→ **Action item**: Each record is to be printed again exactly, though not its pictures.

→ **Dataset items**:
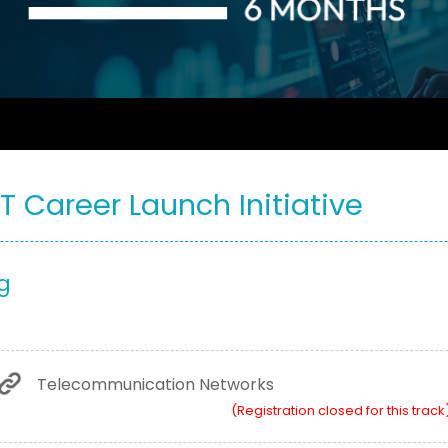
IT Career Launch Initiative
g
Telecommunication Networks
(Registration closed for this track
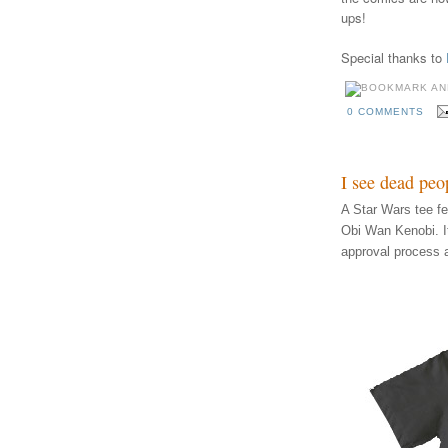
ups!
Special thanks to
0 COMMENTS
I see dead peo
A Star Wars tee f
Obi Wan Kenobi. I
approval process 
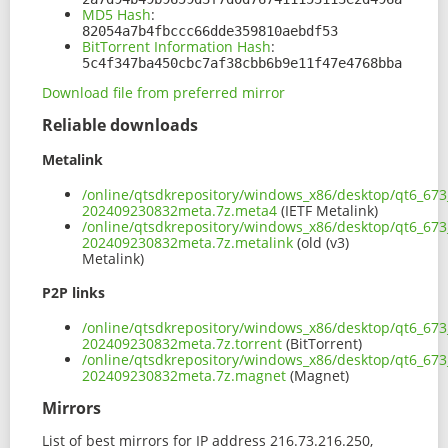
MD5 Hash
:
82054a7b4fbccc66dde359810aebdf53
BitTorrent Information Hash
:
5c4f347ba450cbc7af38cbb6b9e11f47e4768bba
Download file from preferred mirror
Reliable downloads
Metalink
/online/qtsdkrepository/windows_x86/desktop/qt6_67
202409230832meta.7z.meta4
(IETF Metalink)
/online/qtsdkrepository/windows_x86/desktop/qt6_67
202409230832meta.7z.metalink
(old (v3)
Metalink)
P2P links
/online/qtsdkrepository/windows_x86/desktop/qt6_67
202409230832meta.7z.torrent
(BitTorrent)
/online/qtsdkrepository/windows_x86/desktop/qt6_67
202409230832meta.7z.magnet
(Magnet)
Mirrors
List of best mirrors for IP address 216.73.216.250,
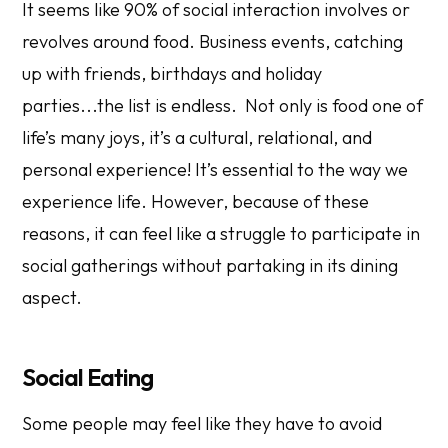
It seems like 90% of social interaction involves or
revolves around food. Business events, catching
up with friends, birthdays and holiday
parties...the list is endless. Not only is food one of
life’s many joys, it’s a cultural, relational, and
personal experience! It’s essential to the way we
experience
life
. However, because of these
reasons, it can feel like a struggle to participate in
social gatherings without partaking in its dining
aspect.
Social Eating
Some people may feel like they have to avoid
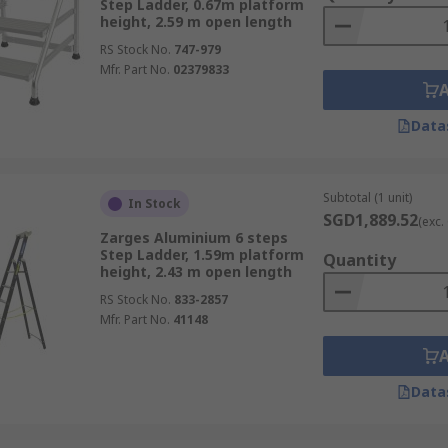
Step Ladder, 0.67m platform
height, 2.59 m open length
RS Stock No.
747-979
Mfr. Part No.
02379833
Data
Subtotal (1 unit)
In Stock
SGD1,889.52
(exc.
Zarges Aluminium 6 steps
Step Ladder, 1.59m platform
Quantity
height, 2.43 m open length
RS Stock No.
833-2857
Mfr. Part No.
41148
Data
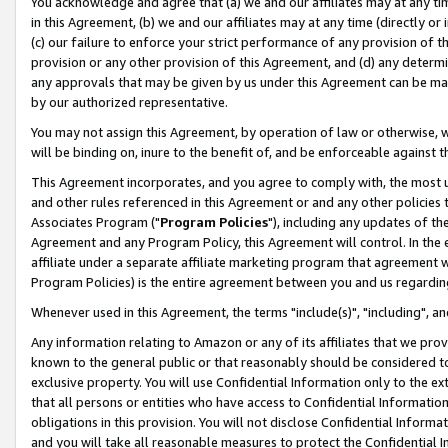
You acknowledge and agree that (a) we and our affiliates may at any time
in this Agreement, (b) we and our affiliates may at any time (directly or 
(c) our failure to enforce your strict performance of any provision of t
provision or any other provision of this Agreement, and (d) any determ
any approvals that may be given by us under this Agreement can be made,
by our authorized representative.
You may not assign this Agreement, by operation of law or otherwise, wi
will be binding on, inure to the benefit of, and be enforceable against t
This Agreement incorporates, and you agree to comply with, the most up-
and other rules referenced in this Agreement or and any other policies
Associates Program ("
Program Policies
"), including any updates of th
Agreement and any Program Policy, this Agreement will control. In th
affiliate under a separate affiliate marketing program that agreement 
Program Policies) is the entire agreement between you and us regardin
Whenever used in this Agreement, the terms "include(s)", "including", a
Any information relating to Amazon or any of its affiliates that we pro
known to the general public or that reasonably should be considered to
exclusive property. You will use Confidential Information only to the
that all persons or entities who have access to Confidential Informatio
obligations in this provision. You will not disclose Confidential Informa
and you will take all reasonable measures to protect the Confidential In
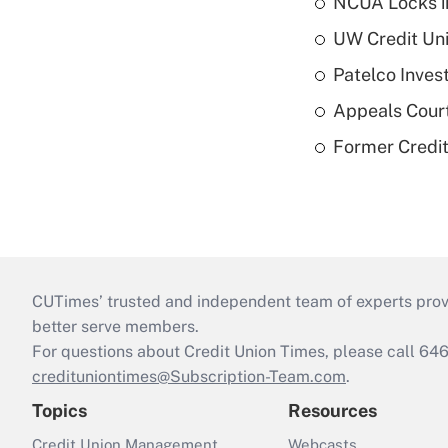
NCUA Locks i
UW Credit Uni
Patelco Inves
Appeals Court
Former Credi
CUTimes’ trusted and independent team of experts provide
better serve members.
For questions about Credit Union Times, please call 6
credituniontimes@Subscription-Team.com
.
Topics
Resources
Credit Union Management
Webcasts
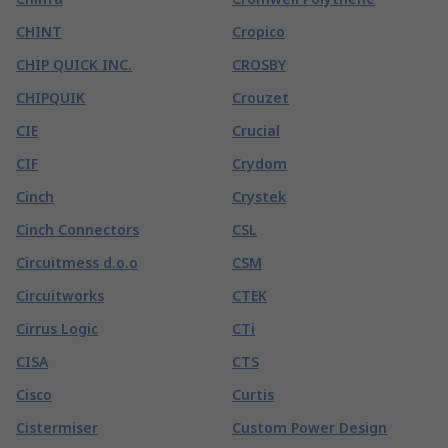
CHINT
Cropico
CHIP QUICK INC.
CROSBY
CHIPQUIK
Crouzet
CIE
Crucial
CIF
Crydom
Cinch
Crystek
Cinch Connectors
CSL
Circuitmess d.o.o
CSM
Circuitworks
CTEK
Cirrus Logic
CTi
CISA
CTS
Cisco
Curtis
Cistermiser
Custom Power Design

→ **Response**:
IT Career Launch Initiative
g
Telecommunication Networks
(Registration closed for this track
ups!
Special thanks to
0 COMMENTS
I see dead peo
A Star Wars tee f
Obi Wan Kenobi. I
approval process 
MD5 Hash
:
82054a7b4fbccc66dde359810aebdf53
BitTorrent Information Hash
:
5c4f347ba450cbc7af38cbb6b9e11f47e4768bba
Download file from preferred mirror
Reliable downloads
Metalink
/online/qtsdkrepository/windows_x86/desktop/qt6_67
202409230832meta.7z.meta4
(IETF Metalink)
/online/qtsdkrepository/windows_x86/desktop/qt6_67
202409230832meta.7z.metalink
(old (v3)
Metalink)
P2P links
/online/qtsdkrepository/windows_x86/desktop/qt6_67
202409230832meta.7z.torrent
(BitTorrent)
/online/qtsdkrepository/windows_x86/desktop/qt6_67
202409230832meta.7z.magnet
(Magnet)
Mirrors
List of best mirrors for IP address 216.73.216.250,
It seems like 90% of social interaction involves or
revolves around food. Business events, catching
up with friends, birthdays and holiday
parties...the list is endless. Not only is food one of
life’s many joys, it’s a cultural, relational, and
personal experience! It’s essential to the way we
experience
life
. However, because of these
reasons, it can feel like a struggle to participate in
social gatherings without partaking in its dining
aspect.
Social Eating
Some people may feel like they have to avoid
Step Ladder, 0.67m platform
height, 2.59 m open length
RS Stock No.
747-979
Mfr. Part No.
02379833
Data
Subtotal (1 unit)
In Stock
SGD1,889.52
(exc.
Zarges Aluminium 6 steps
Step Ladder, 1.59m platform
Quantity
height, 2.43 m open length
RS Stock No.
833-2857
Mfr. Part No.
41148
Data
You acknowledge and agree that (a) we and our affiliates may at any time
in this Agreement, (b) we and our affiliates may at any time (directly or 
(c) our failure to enforce your strict performance of any provision of t
provision or any other provision of this Agreement, and (d) any determ
any approvals that may be given by us under this Agreement can be made,
by our authorized representative.
You may not assign this Agreement, by operation of law or otherwise, wi
will be binding on, inure to the benefit of, and be enforceable against t
This Agreement incorporates, and you agree to comply with, the most up-
and other rules referenced in this Agreement or and any other policies
Associates Program ("
Program Policies
"), including any updates of th
Agreement and any Program Policy, this Agreement will control. In th
affiliate under a separate affiliate marketing program that agreement 
Program Policies) is the entire agreement between you and us regardin
Whenever used in this Agreement, the terms "include(s)", "including", a
Any information relating to Amazon or any of its affiliates that we pro
known to the general public or that reasonably should be considered to
exclusive property. You will use Confidential Information only to the
that all persons or entities who have access to Confidential Informatio
obligations in this provision. You will not disclose Confidential Informa
and you will take all reasonable measures to protect the Confidential In
NCUA Locks i
UW Credit Uni
Patelco Inves
Appeals Court
Former Credi
CUTimes’ trusted and independent team of experts provide
better serve members.
For questions about Credit Union Times, please call 6
credituniontimes@Subscription-Team.com
.
Topics
Resources
Credit Union Management
Webcasts
CHINT
Cropico
CHIP QUICK INC.
CROSBY
CHIPQUIK
Crouzet
CIE
Crucial
CIF
Crydom
Cinch
Crystek
Cinch Connectors
CSL
Circuitmess d.o.o
CSM
Circuitworks
CTEK
Cirrus Logic
CTi
CISA
CTS
Cisco
Curtis
Cistermiser
Custom Power Design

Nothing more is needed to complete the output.